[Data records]

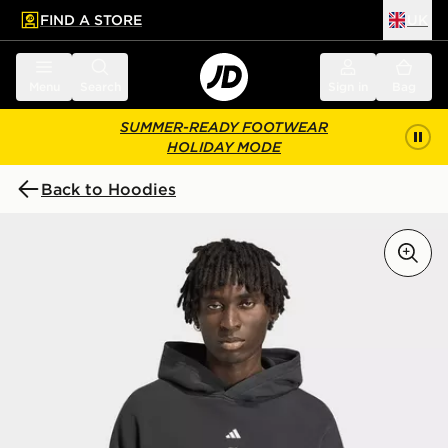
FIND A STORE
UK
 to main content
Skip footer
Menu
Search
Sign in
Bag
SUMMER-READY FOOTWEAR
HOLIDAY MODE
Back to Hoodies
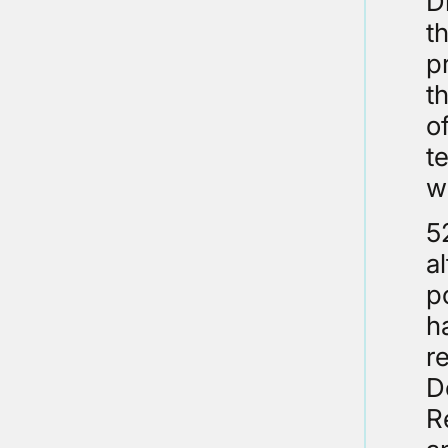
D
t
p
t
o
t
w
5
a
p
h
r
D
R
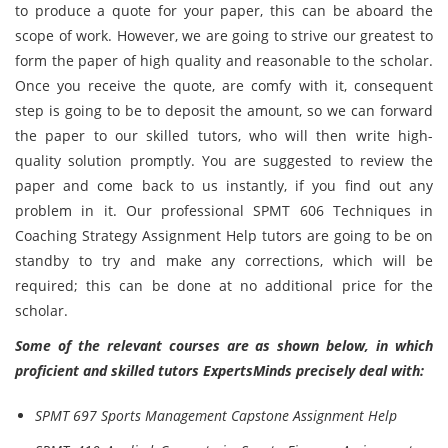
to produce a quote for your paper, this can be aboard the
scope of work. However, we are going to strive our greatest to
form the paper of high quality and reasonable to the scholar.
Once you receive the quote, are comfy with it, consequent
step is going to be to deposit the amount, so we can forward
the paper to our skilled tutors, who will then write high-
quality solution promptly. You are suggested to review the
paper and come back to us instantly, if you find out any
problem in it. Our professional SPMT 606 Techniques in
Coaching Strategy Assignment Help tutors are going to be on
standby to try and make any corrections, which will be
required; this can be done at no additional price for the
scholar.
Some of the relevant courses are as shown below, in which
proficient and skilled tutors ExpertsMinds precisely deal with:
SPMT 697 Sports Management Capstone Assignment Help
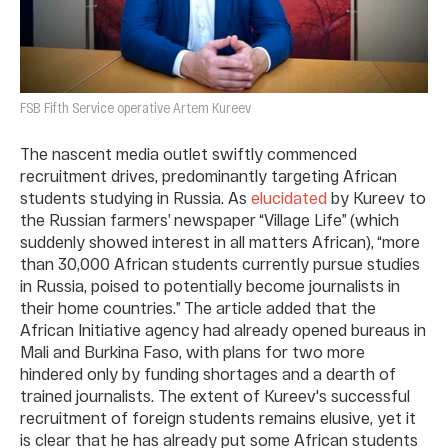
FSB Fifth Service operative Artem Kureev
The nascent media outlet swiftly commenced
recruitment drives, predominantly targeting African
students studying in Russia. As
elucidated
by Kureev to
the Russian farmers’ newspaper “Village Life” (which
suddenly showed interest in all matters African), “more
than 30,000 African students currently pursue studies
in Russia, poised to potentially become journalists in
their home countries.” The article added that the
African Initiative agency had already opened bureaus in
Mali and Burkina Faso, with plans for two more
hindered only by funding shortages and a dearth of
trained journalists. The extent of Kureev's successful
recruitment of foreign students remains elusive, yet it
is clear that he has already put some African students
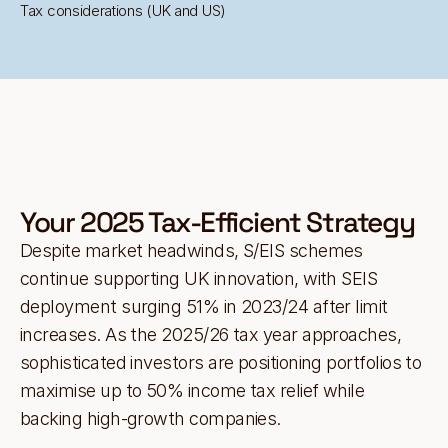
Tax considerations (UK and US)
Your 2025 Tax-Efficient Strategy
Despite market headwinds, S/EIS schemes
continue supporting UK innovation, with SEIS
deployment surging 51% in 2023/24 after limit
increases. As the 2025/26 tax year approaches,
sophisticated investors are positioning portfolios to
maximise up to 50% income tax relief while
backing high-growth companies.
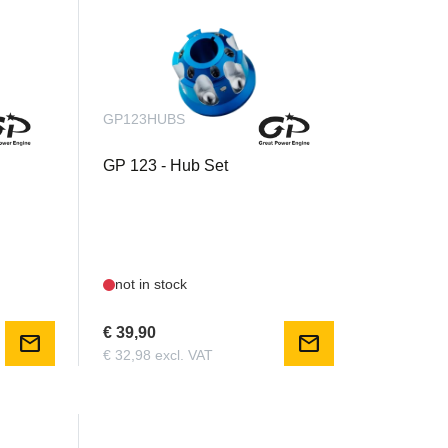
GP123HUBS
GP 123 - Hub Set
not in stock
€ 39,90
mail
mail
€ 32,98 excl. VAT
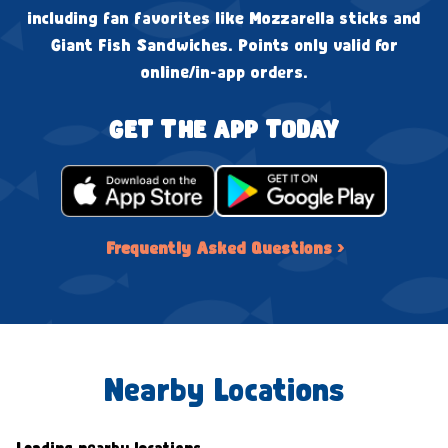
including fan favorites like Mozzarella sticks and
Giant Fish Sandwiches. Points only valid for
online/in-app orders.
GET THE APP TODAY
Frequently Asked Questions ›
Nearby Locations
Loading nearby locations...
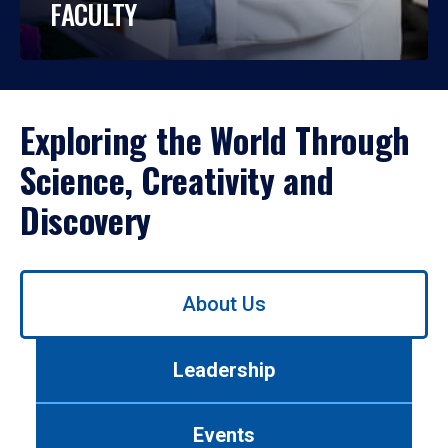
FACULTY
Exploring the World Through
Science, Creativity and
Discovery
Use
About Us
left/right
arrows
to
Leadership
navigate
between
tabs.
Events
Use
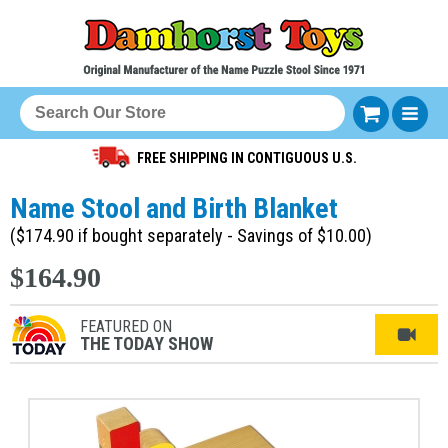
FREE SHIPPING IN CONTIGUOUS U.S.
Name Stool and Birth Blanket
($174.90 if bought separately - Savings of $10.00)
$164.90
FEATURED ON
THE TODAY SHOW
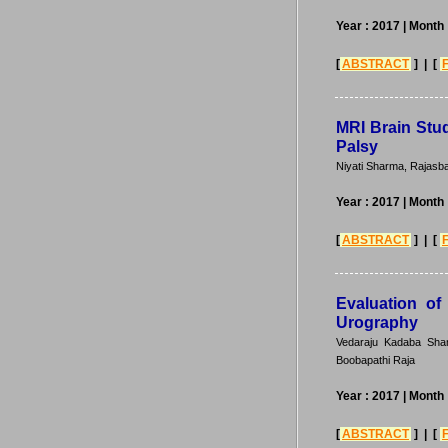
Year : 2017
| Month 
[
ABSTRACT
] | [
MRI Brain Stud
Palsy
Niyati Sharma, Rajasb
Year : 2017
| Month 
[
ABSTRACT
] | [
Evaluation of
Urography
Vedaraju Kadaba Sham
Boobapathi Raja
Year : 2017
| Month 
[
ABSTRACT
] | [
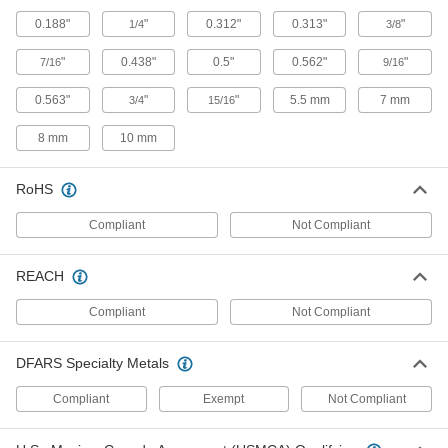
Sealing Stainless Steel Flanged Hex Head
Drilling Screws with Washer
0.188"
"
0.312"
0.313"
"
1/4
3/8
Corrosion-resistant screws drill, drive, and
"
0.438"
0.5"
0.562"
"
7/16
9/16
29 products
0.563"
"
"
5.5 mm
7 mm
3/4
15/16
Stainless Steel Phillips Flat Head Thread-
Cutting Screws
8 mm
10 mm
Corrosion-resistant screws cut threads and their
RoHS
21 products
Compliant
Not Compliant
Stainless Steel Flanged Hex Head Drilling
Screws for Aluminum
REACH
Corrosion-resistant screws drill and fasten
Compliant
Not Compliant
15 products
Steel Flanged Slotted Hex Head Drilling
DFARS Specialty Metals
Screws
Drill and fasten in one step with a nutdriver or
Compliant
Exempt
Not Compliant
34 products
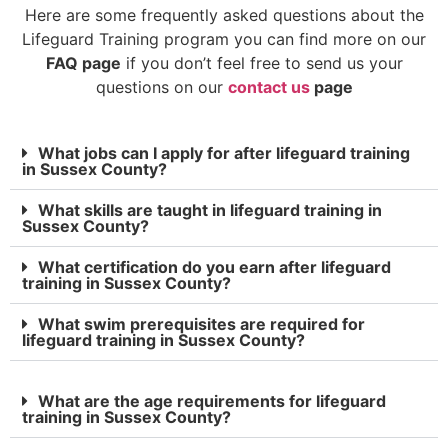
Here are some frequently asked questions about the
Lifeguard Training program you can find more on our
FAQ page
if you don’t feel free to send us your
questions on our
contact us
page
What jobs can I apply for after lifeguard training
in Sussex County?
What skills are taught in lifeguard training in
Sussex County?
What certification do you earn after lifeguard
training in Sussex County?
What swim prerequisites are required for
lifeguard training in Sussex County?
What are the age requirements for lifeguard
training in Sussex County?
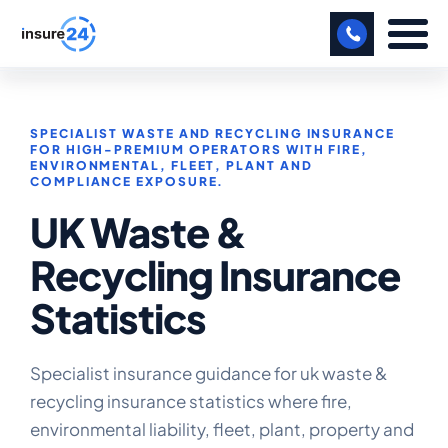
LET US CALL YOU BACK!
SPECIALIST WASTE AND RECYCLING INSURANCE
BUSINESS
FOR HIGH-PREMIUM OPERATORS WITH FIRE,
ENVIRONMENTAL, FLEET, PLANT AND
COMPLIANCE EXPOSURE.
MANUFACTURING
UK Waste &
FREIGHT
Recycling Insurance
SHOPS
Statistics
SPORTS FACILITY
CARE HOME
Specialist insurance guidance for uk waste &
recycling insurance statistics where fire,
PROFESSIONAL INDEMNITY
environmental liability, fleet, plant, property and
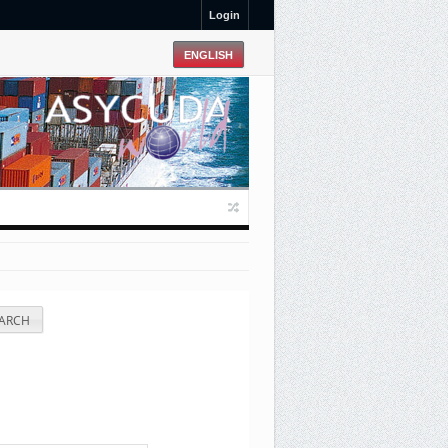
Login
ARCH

* * *

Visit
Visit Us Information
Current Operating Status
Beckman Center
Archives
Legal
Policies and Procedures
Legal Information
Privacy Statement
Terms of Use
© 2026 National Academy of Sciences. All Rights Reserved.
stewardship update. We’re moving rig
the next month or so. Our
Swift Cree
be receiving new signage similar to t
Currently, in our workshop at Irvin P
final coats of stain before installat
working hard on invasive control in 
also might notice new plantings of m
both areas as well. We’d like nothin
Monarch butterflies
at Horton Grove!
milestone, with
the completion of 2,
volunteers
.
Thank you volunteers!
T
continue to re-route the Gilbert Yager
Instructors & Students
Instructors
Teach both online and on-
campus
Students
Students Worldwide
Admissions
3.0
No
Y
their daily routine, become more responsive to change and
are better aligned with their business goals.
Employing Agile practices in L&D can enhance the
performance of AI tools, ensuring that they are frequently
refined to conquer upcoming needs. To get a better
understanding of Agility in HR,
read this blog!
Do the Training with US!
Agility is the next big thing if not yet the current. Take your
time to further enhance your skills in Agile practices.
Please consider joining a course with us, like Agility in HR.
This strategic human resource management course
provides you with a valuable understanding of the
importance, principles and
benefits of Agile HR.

ABOUT THIS EXERCISE:
Within the entries, determine the count of lines containing the string "better" and output it alone.

EXPECTED ANSWER:
2